Because of the sparsity of coefficient z _i, only a few basis vectors are active to represent feature x _i. Let Z=[z ₁,z ₂,…,z _n] be the sparse code for the images in class c, we define the significance of each basis vector v _j by computing the sum of response among these samples:

$$ s_{j}^{(c)} = \frac{{\sum}_{i=1}^{n} |z_{ij}|}{{\sum}_{k=1}^{K}{\sum}_{i=1}^{n} |z_{ik}|} $$

(7)

Each $s_{j}^{(c)}$ indicates its significance to the class c. n is the number of image in class c and K is the class number. z _{i
j} is the jth dimensional coefficient for ith sparse code for class c. The activated visual words in sparse representation are mainly in the same sub-space with low-level feature vectors in the same class. Hence, we force the nonzero coefficients to lie in subset of dictionary D, and ignore the other basis vectors with less significance. To this end, we set the weight of each basis vector for class c as

$$ s_{j}^{(c)} = \left\{ \begin{array}{ll} s_{j}^{(c)}, & s_{j}^{(c)} \leq T^{(c)} \\ 0, & s_{j}^{(c)} > T^{(c)} \end{array} \right. $$

(8)

where $T^{(c)} = \beta \times {\sum }_{j} s_{j}^{(c)} / K $ is a threshold. β is empirically set to 0.3, which ensures that the most significant coefficients are kept. These basis vectors with non-zero weights form the class-specific dictionary for each class, which are denoted as D ^(c). Then s ^(c) is normalized into the range [0,1]. The more dominant a basis vector is, the larger its correspondence significance value s ^(c) is. We introduce how to utilize the dominant visual words to effectively encode each local feature in Section 4.3.

4.2 Neighbor searching

One problem in sparse coding based methods is that local features similar in the feature space may be quantized into different visual words. In order to preserve their similarity, we capture the correlations between similar features and exploit the distribution of these similar features over the visual words to help encode each feature.

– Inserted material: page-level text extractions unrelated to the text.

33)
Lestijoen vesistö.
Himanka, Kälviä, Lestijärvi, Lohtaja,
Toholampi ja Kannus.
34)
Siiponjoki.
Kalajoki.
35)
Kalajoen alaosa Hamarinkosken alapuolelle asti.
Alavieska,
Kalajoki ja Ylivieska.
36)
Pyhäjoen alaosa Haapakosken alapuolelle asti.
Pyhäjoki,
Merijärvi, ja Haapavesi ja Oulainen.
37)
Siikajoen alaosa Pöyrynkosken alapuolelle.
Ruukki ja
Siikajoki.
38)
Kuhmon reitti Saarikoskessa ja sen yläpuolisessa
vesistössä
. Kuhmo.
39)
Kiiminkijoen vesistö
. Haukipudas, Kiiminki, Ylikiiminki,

In this section, we introduce a graph-based method to find the similar features while simultaneously keeping the accuracy and efficiency. Then we describe how to use the similar features to obtain the sparse code in the next section.

To find similar features, we utilize the minimum dominating set (MDS) [12], which is a graph model. Consider an undirected graph G(V,E) where V denotes the set of vertices and E⊆V×V denotes the set of edges. In the graph, the vertices represent local features and the edges describe how similar two adjacent features are. The dissimilarity between two local features x and y is measured in terms of the Euclidean distance d _E(x,y)=∥x−y∥². During the graph construction, edges whose weights are greater than a chosen threshold are discarded.

For a graph G(V,E), one vertex α∈V is thought of being covered by a set of vertices if either of the two conditions are satisfied: (i) α is in the set, or (ii) α is adjacent (i.e. a neighbour) to a vertex in the set. For G(V,E), one vertex subset S⊆V is a dominating set if S covers all the vertices in V. For a vertex α∈V in G, α and its adjacent vertices form a subgraph. Each subgraph contains a vertex in S and has high similarity between adjacent vertices since we have discarded some dissimilar edges in the process of graph construction. This graph will be used to find the similar features (neighbors). To make the searching stage more efficient, the size of S should be as small as possible. Therefore, we use the minimum dominating set, which has minimum size of S.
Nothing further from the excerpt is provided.